Agricultural imports into the EU have to go through specialised checkpoints

No matter what Gove says, Brexit will deal a hammer-blow to agriculture

By Peter Crosskey

The European Commission long ago lost its patience with the UK's calls for a "frictionless border" and "creative solutions" in the transportation of agricultural goods to the EU. Everyone in Brussels knows the truth that London dare not speak. WTO rules and tariffs will throw food production into chaos. Without the level of finely-detailed agreement that non-EU states like Switzerland or Norway negotiated years ago, trading as a third country is the commercial equivalent of travelling steerage.

The environment, food and rural affairs committee recently recommended that the government publish Brexit impact assessments on a range of agricultural areas before it releases any legislation on what the sector will look like after Brexit.

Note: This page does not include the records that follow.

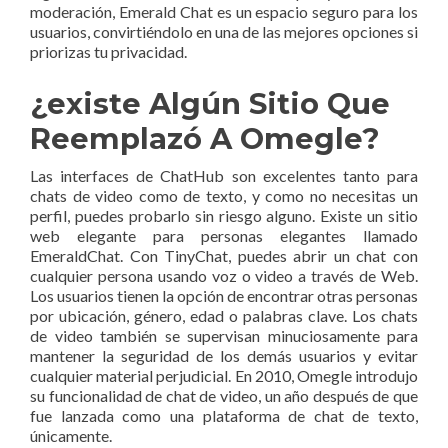
moderación, Emerald Chat es un espacio seguro para los
usuarios, convirtiéndolo en una de las mejores opciones si
priorizas tu privacidad.
¿existe Algún Sitio Que
Reemplazó A Omegle?
Las interfaces de ChatHub son excelentes tanto para
chats de video como de texto, y como no necesitas un
perfil, puedes probarlo sin riesgo alguno. Existe un sitio
web elegante para personas elegantes llamado
EmeraldChat. Con TinyChat, puedes abrir un chat con
cualquier persona usando voz o video a través de Web.
Los usuarios tienen la opción de encontrar otras personas
por ubicación, género, edad o palabras clave. Los chats
de video también se supervisan minuciosamente para
mantener la seguridad de los demás usuarios y evitar
cualquier material perjudicial. En 2010, Omegle introdujo
su funcionalidad de chat de video, un año después de que
fue lanzada como una plataforma de chat de texto,
únicamente.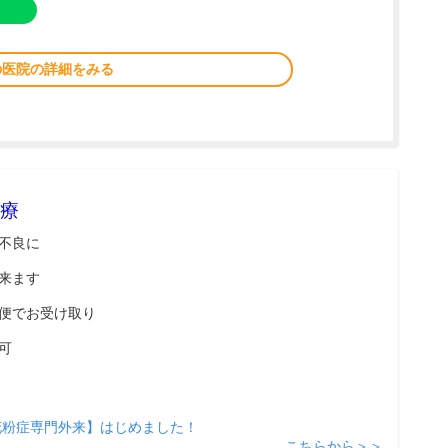
の医院の詳細をみる
療
不良に
来ます
便でお受け取り
可
花粉症専門外来】はじめました！
こちらから＞＞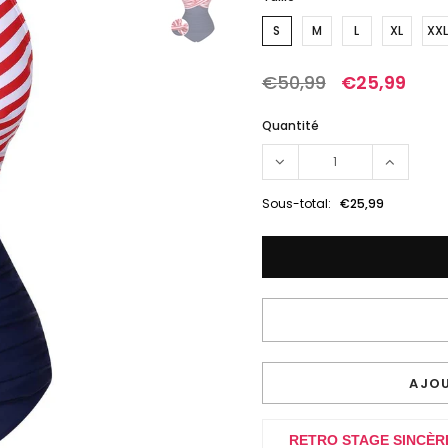
S
M
L
XL
XXL
€50,99
€25,99
Quantité
Sous-total:
€25,99
AJOU
RETRO STAGE SINCÈR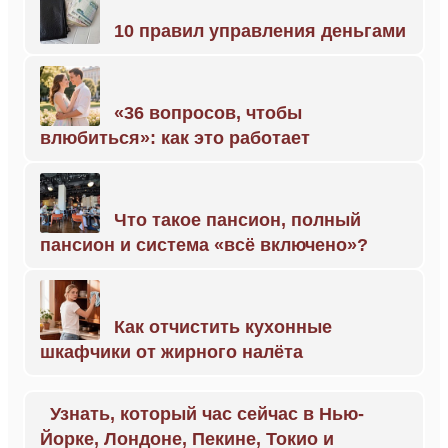
10 правил управления деньгами
«36 вопросов, чтобы
влюбиться»: как это работает
Что такое пансион, полный
пансион и система «всё включено»?
Как отчистить кухонные
шкафчики от жирного налёта
Узнать, который час сейчас в Нью-
Йорке, Лондоне, Пекине, Токио и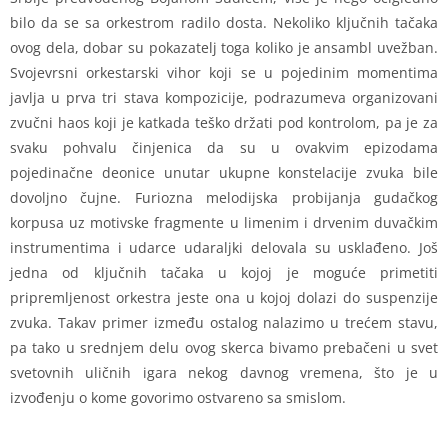
bilo da se sa orkestrom radilo dosta. Nekoliko ključnih tačaka
ovog dela, dobar su pokazatelj toga koliko je ansambl uvežban.
Svojevrsni orkestarski vihor koji se u pojedinim momentima
javlja u prva tri stava kompozicije, podrazumeva organizovani
zvučni haos koji je katkada teško držati pod kontrolom, pa je za
svaku pohvalu činjenica da su u ovakvim epizodama
pojedinačne deonice unutar ukupne konstelacije zvuka bile
dovoljno čujne. Furiozna melodijska probijanja gudačkog
korpusa uz motivske fragmente u limenim i drvenim duvačkim
instrumentima i udarce udaraljki delovala su usklađeno. Još
jedna od ključnih tačaka u kojoj je moguće primetiti
pripremljenost orkestra jeste ona u kojoj dolazi do suspenzije
zvuka. Takav primer između ostalog nalazimo u trećem stavu,
pa tako u srednjem delu ovog skerca bivamo prebačeni u svet
svetovnih uličnih igara nekog davnog vremena, što je u
izvođenju o kome govorimo ostvareno sa smislom.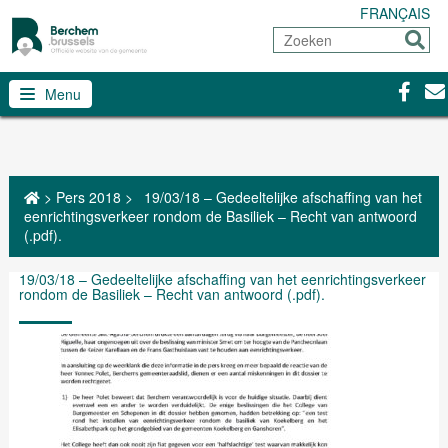
FRANÇAIS
Zoeken
Sturen
Facebo
Con
Menu
>
Pers 2018
>
19/03/18 – Gedeeltelijke afschaffing van het
eenrichtingsverkeer rondom de Basiliek – Recht van antwoord
(.pdf).
19/03/18 – Gedeeltelijke afschaffing van het eenrichtingsverkeer
rondom de Basiliek – Recht van antwoord (.pdf).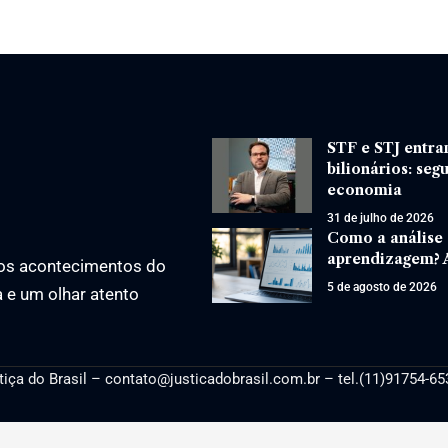
STF e STJ entra
bilionários: seg
economia
31 de julho de 2026
Como a análise
aprendizagem? A
os acontecimentos do
5 de agosto de 2026
a e um olhar atento
tiça
do Brasil –
contato@justicadobrasil.com.br
– tel.(11)91754-65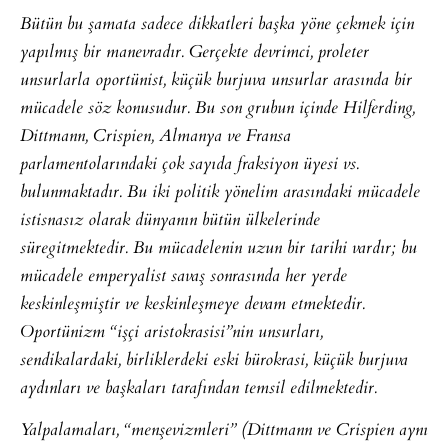
Bütün bu şamata sadece dikkatleri başka yöne çekmek için
yapılmış bir manevradır. Gerçekte devrimci, proleter
unsurlarla oportünist, küçük burjuva unsurlar arasında bir
mücadele söz konusudur. Bu son grubun içinde Hilferding,
Dittmann, Crispien, Almanya ve Fransa
parlamentolarındaki çok sayıda fraksiyon üyesi vs.
bulunmaktadır. Bu iki politik yönelim arasındaki mücadele
istisnasız olarak dünyanın bütün ülkelerinde
süregitmektedir. Bu mücadelenin uzun bir tarihi vardır; bu
mücadele emperyalist savaş sonrasında her yerde
keskinleşmiştir ve keskinleşmeye devam etmektedir.
Oportünizm “işçi aristokrasisi”nin unsurları,
sendikalardaki, birliklerdeki eski bürokrasi, küçük burjuva
aydınları ve başkaları tarafından temsil edilmektedir.
Yalpalamaları, “menşevizmleri” (Dittmann ve Crispien aynı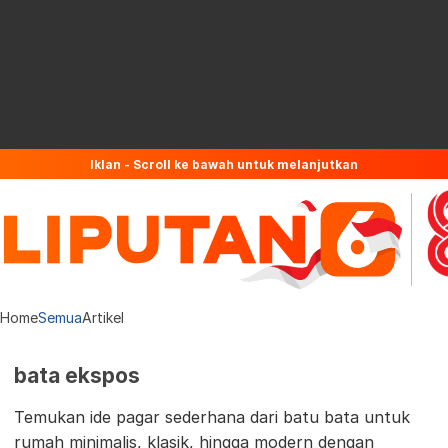
Iklan - Scroll ke bawah untuk melanjutkan
Home
Semua
Artikel
bata ekspos
Temukan ide pagar sederhana dari batu bata untuk
rumah minimalis, klasik, hingga modern dengan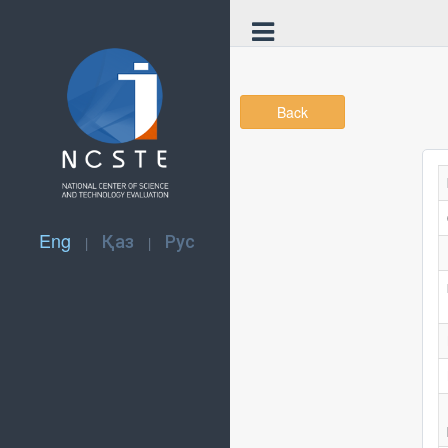
Back
Eng
Қаз
Рус
|
|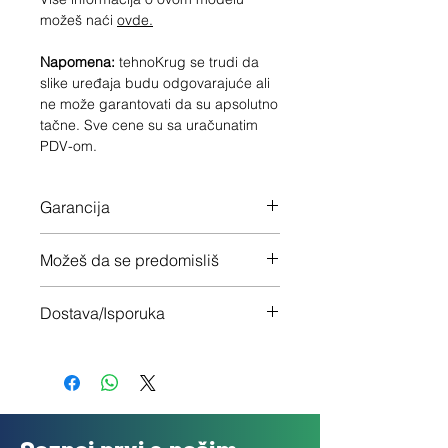
možeš naći
ovde.
Napomena:
tehnoKrug se trudi da
slike uređaja budu odgovarajuće ali
ne može garantovati da su apsolutno
tačne. Sve cene su sa uračunatim
PDV-om.
Garancija
12 meseci garancije na ceo uređaj
Možeš da se predomisliš
Imaš 14 dana da vratiš uređaj ukoliko
Dostava/Isporuka
nisi zadovoljan
Besplatno (Danas za sutra)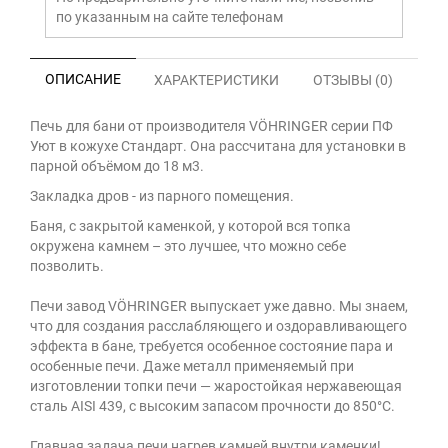
по указанным на сайте телефонам
ОПИСАНИЕ
ХАРАКТЕРИСТИКИ
ОТЗЫВЫ (0)
Печь для бани от производителя VÖHRINGER серии ПФ
Уют в кожухе Стандарт. Она рассчитана для установки в
парной объёмом до 18 м3.
Закладка дров - из парного помещения.
Баня, с закрытой каменкой, у которой вся топка
окружена камнем – это лучшее, что можно себе
позволить.
Печи завод VÖHRINGER выпускает уже давно. Мы знаем,
что для создания расслабляющего и оздоравливающего
эффекта в бане, требуется особенное состояние пара и
особенные печи. Даже металл применяемый при
изготовлении топки печи — жаростойкая нержавеющая
сталь AISI 439, с высоким запасом прочности до 850°С.
Главная задача печи нагрев камней внутри каменки!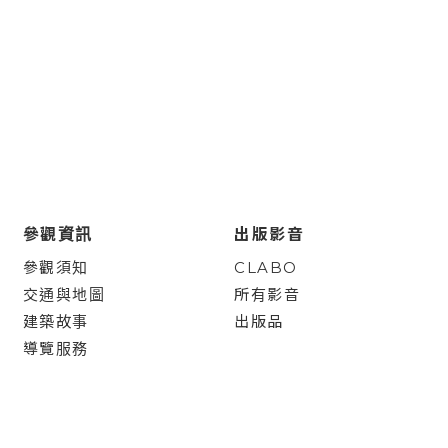
參觀資訊
出版影音
參觀須知
CLABO
交通與地圖
所有影音
建築故事
出版品
導覽服務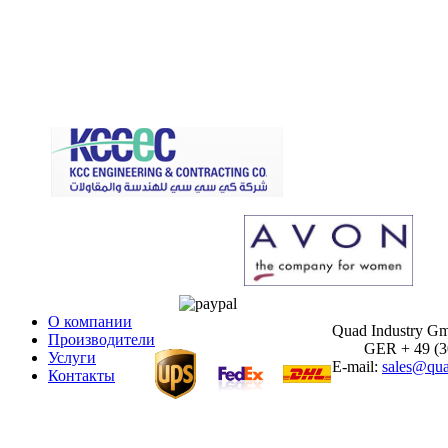
О компании
Quad Industry G
Производители
GER + 49 (30)
Услуги
E-mail:
sales@qua
Контакты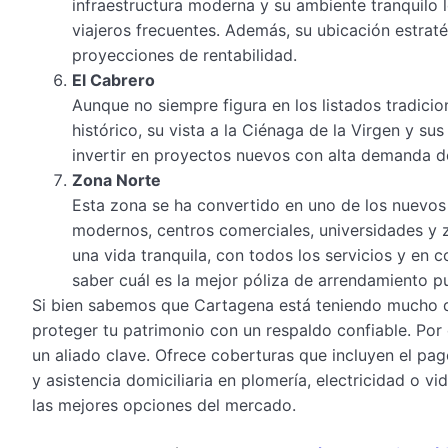
infraestructura moderna y su ambiente tranquilo 
viajeros frecuentes. Además, su ubicación estrat
proyecciones de rentabilidad.
El Cabrero
Aunque no siempre figura en los listados tradicio
histórico, su vista a la Ciénaga de la Virgen y su
invertir en proyectos nuevos con alta demanda d
Zona Norte
Esta zona se ha convertido en uno de los nuevos 
modernos, centros comerciales, universidades y 
una vida tranquila, con todos los servicios y en 
saber cuál es la mejor póliza de arrendamiento p
Si bien sabemos que Cartagena está teniendo mucho de
proteger tu patrimonio con un respaldo confiable. Por 
un aliado clave. Ofrece coberturas que incluyen el pag
y asistencia domiciliaria en plomería, electricidad o v
las mejores opciones del mercado.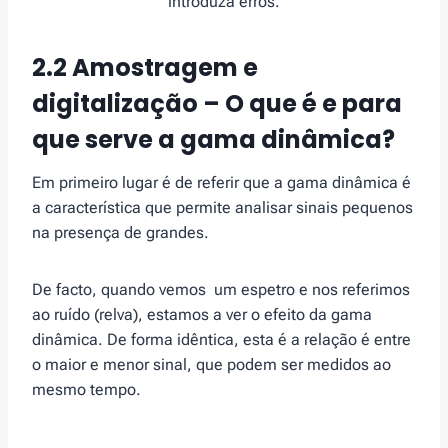
introduza erros.
2.2 Amostragem e
digitalização – O que é e para
que serve a gama dinâmica?
Em primeiro lugar é de referir que a gama dinâmica é
a característica que permite analisar sinais pequenos
na presença de grandes.
De facto, quando vemos um espetro e nos referimos
ao ruído (relva), estamos a ver o efeito da gama
dinâmica. De forma idêntica, esta é a relação é entre
o maior e menor sinal, que podem ser medidos ao
mesmo tempo.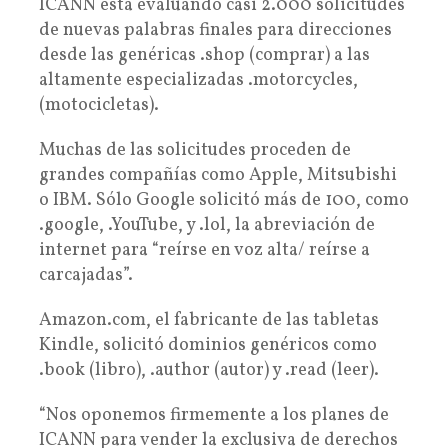
ICANN está evaluando casi 2.000 solicitudes
de nuevas palabras finales para direcciones
desde las genéricas .shop (comprar) a las
altamente especializadas .motorcycles,
(motocicletas).
Muchas de las solicitudes proceden de
grandes compañías como Apple, Mitsubishi
o IBM. Sólo Google solicitó más de 100, como
.google, .YouTube, y .lol, la abreviación de
internet para “reírse en voz alta/ reírse a
carcajadas”.
Amazon.com, el fabricante de las tabletas
Kindle, solicitó dominios genéricos como
.book (libro), .author (autor) y .read (leer).
“Nos oponemos firmemente a los planes de
ICANN para vender la exclusiva de derechos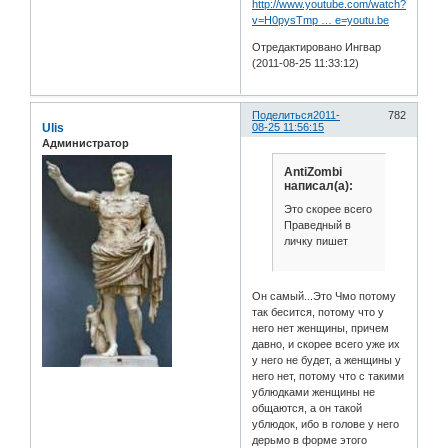
http://www.youtube.com/watch?
v=H0pysTmp … e=youtu.be
Отредактировано Ингвар
(2011-08-25 11:33:12)
Поделиться
2011-
782
Ulis
08-25 11:56:15
Администратор
AntiZombi
написал(а):
Это скорее всего
Праведный в
личку пишет
Он самый...Это Чмо потому
так бесится, потому что у
него нет женщины, причем
давно, и скорее всего уже их
у него не будет, а женщины у
него нет, потому что с такими
ублюдками женщины не
общаются, а он такой
ублюдок, ибо в голове у него
дерьмо в форме этого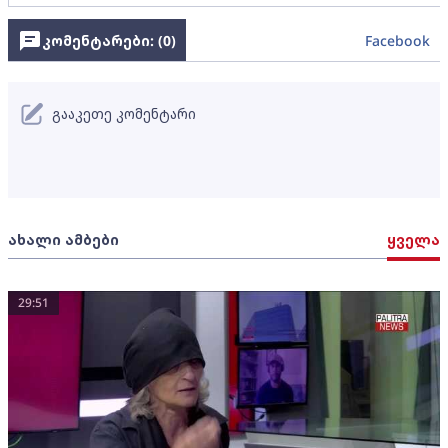
კომენტარები: (
0
)
Facebook
გააკეთე კომენტარი
ახალი ამბები
ყველა
29:51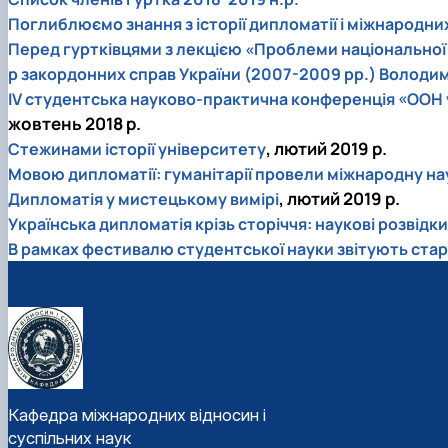
Поглиблюємо знання з історії дипломатії і міжнародни
Перед гуртківцями з лекцією «Проблеми національної 
р закордонних справ України (2007-2009 рр.) Володи
ІV студентська науково-практична конференція «ООН у с
жовтень 2018 р.
, лютий 2019 р.
Стежинами історії університету
Мовою дипломатії: гуманітарії провели міжнародну н
, лютий 2019 р.
Дипломатія у мистецькому вимірі
Українська дипломатія крізь сторіччя: наукові розвідк
В рамках фестивалю студентської науки звітують ста
Кафедра міжнародних відносин і
суспільних наук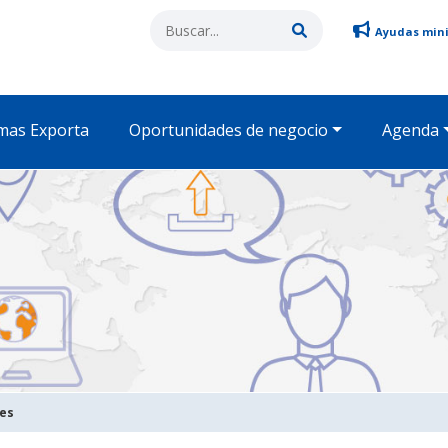
Ayudas min
mas Exporta
Oportunidades de negocio
Agenda
des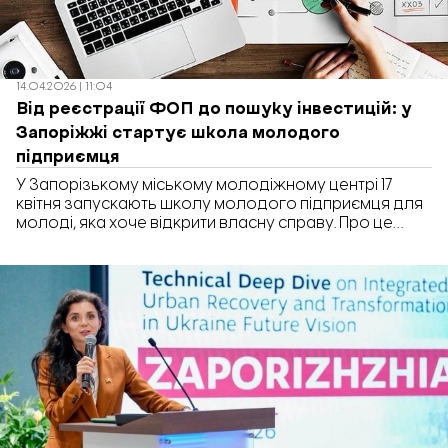
14.04.2026 | 11:04
Від реєстрації ФОП до пошуку інвестицій: у
Запоріжжі стартує школа молодого
підприємця
У Запорізькому міському молодіжному центрі 17
квітня запускають школу молодого підприємця для
молоді, яка хоче відкрити власну справу. Про це
повідомили у соцмережах центру.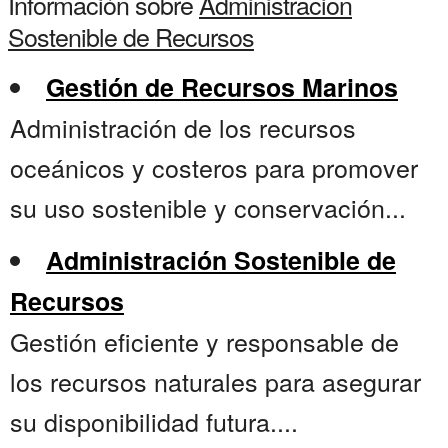
Información sobre
Administracion
Sostenible de Recursos
Gestión de Recursos Marinos
Administración de los recursos
oceánicos y costeros para promover
su uso sostenible y conservación...
Administración Sostenible de
Recursos
Gestión eficiente y responsable de
los recursos naturales para asegurar
su disponibilidad futura....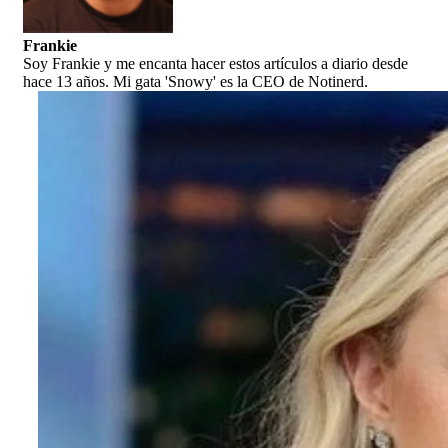
Frankie
Soy Frankie y me encanta hacer estos artículos a diario desde
hace 13 años. Mi gata 'Snowy' es la CEO de Notinerd.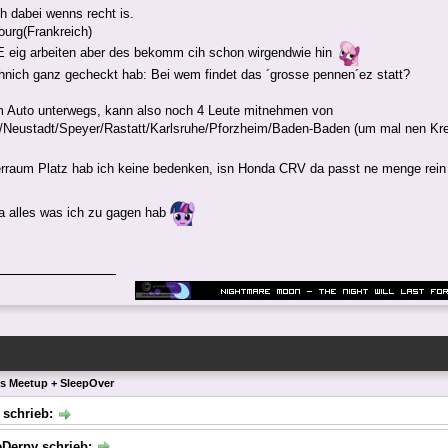
h dabei wenns recht is.
urg(Frankreich)
eig arbeiten aber des bekomm cih schon wirgendwie hin
nich ganz gecheckt hab: Bei wem findet das ´grosse pennen´ez statt?
m Auto unterwegs, kann also noch 4 Leute mitnehmen von
/Neustadt/Speyer/Rastatt/Karlsruhe/Pforzheim/Baden-Baden (um mal nen Krei
rraum Platz hab ich keine bedenken, isn Honda CRV da passt ne menge rei
a alles was ich zu gagen hab
ls Meetup + SleepOver
 schrieb:
eDerpy schrieb: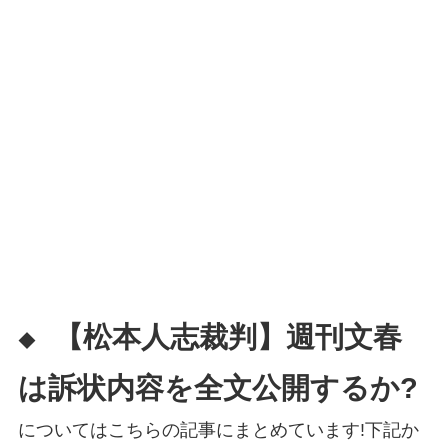
【松本人志裁判】週刊文春
◆
は訴状内容を全文公開するか?
についてはこちらの記事にまとめています!下記か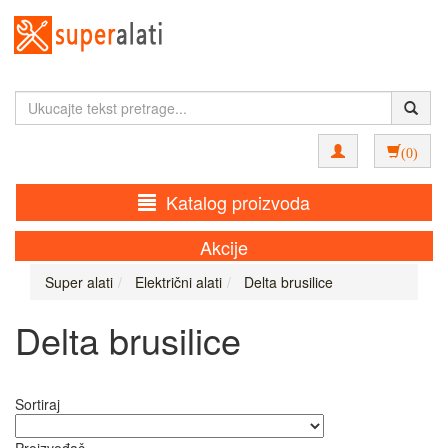
(0)
Katalog proizvoda
Akcije
Super alati
Električni alati
Delta brusilice
Delta brusilice
Sortiraj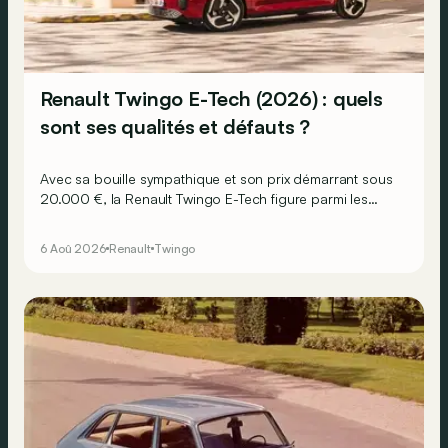
Renault Twingo E-Tech (2026) : quels
sont ses qualités et défauts ?
Avec sa bouille sympathique et son prix démarrant sous
20.000 €, la Renault Twingo E-Tech figure parmi les
citadines électriques les plus séduisantes du moment.
Mais est-ce que l’idylle se confirme à l’usage ? Voici ses
6 Aoû 2026
Renault
Twingo
principaux points forts… et ses quelques faiblesses.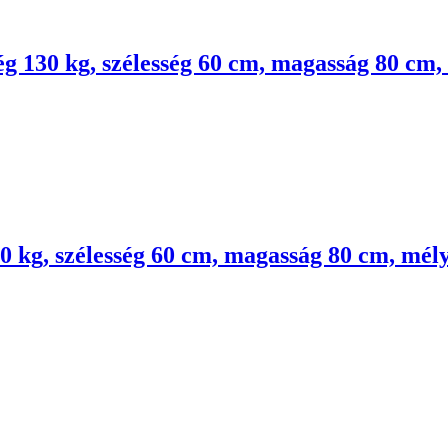
ég 130 kg, szélesség 60 cm, magasság 80 cm
30 kg, szélesség 60 cm, magasság 80 cm, mél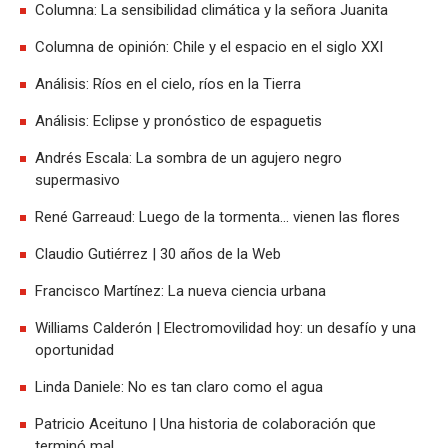
Columna: La sensibilidad climática y la señora Juanita
Columna de opinión: Chile y el espacio en el siglo XXI
Análisis: Ríos en el cielo, ríos en la Tierra
Análisis: Eclipse y pronóstico de espaguetis
Andrés Escala: La sombra de un agujero negro
supermasivo
René Garreaud: Luego de la tormenta... vienen las flores
Claudio Gutiérrez | 30 años de la Web
Francisco Martínez: La nueva ciencia urbana
Williams Calderón | Electromovilidad hoy: un desafío y una
oportunidad
Linda Daniele: No es tan claro como el agua
Patricio Aceituno | Una historia de colaboración que
terminó mal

It's clear why. Wherever you look in farming, Brexit threatens to disrupt trade and devastate businesses.

Between them, dairy farmers in Northern Ireland ship 800 million litres of milk a year directly from their farms to processors across the border to the south, where a lot of it is packed for supermarket milk. This is roughly equivalent to 70 thirty-tonne tanker loads every day. For now, tankers can use any border crossing that fits in with their collection run. There are no checks. The tariff is zero.

David Davis' insistence that the UK can invent some new invisible digital border is pie-in-the-sky nonsense, but let's suppose for a moment that it works. We still have the problem of WTO Schedule 80 tariffs. For third country milk of this kind, the price will be 227 euros per tonne. Every tanker load would clock up more than 6,500 euros in customs duty. The rest, as they say, is mathematics. Overnight, the livelihoods of hundreds of Northern Irish dairy farmers would be dead in the water.

But in reality this will not be the only effect. The invisible digital border will not materialise, so there will be delays at the border. The delays will pose huge risks to commercial interests and perishable goods.

Checking paperwork is only one aspect of customs clearance. It is standard practice for specialist veterinary surgeons to certify livestock or animal products, such as meat, dairy or fish, as well as foodstuffs containing animal products, for compliance to European standards. Third country food entering the EU faces a range of food safety checks.

The UK's Animal and Plant Health Agency (APHA) has just over 1,000 such specialist vets. The British Veterinary Association warned MPs on the environment committee that many more would need to be recruited to cover post-Brexit requirements, while the Royal College of Veterinary Surgeons drew attention to the fact that the UK depends heavily on non-UK vets. Ninety-five per cent of the vets in meat hygiene in the UK are from overseas.

Regardless of what levels of checking the UK chooses to carry out on imports, European standards have been crystal clear for years and are unlikely to change anytime soon. The first rule is that all third country food or livestock imports must pass through a designated Border Inspection Post on arrival in the EU, where registered laboratory facilities exist for veterinary or food safety checks.

Setting aside the three border posts that carry out veterinary checks on passengers’ pets at Belfast International, Shannon and Dublin airports, the only other posts on the island of Ireland are on the docks at Dublin and Belfast. The Irish border, under the 1998 Belfast Agreement, cannot accommodate a single post.

MPs on the committee also took evidence from retired veterinary surgeon Neil Brooks. During  his time working for the European Commission, Brooks was the architect of the EU’s third country food import checks. He confirmed that third country exporters could expect to face sampling rates of 100% in border checks. Given that ports like Dover measure delays to goods traffic in seconds rather than minutes, port authorities are in for a culture shock.

From Dover, the only scheduled ferries to a French border inspection post go to Dunkirk. Since every lorry and its documentation will be checked, the port will not shift incoming goods traffic as rapidly as they do in Calais. We're in for a severe bottleneck.

These are the brutal realities of what leaving the single market and customs union means for agricultural goods. There's no point publishing legislation or promoting ministerial speeches until ministers have some sort of answer for how they will avoid this nightmare.

Peter Crosskey is the former commodities editor on The Grocer. He has written extensively on French food production and European food policy issues.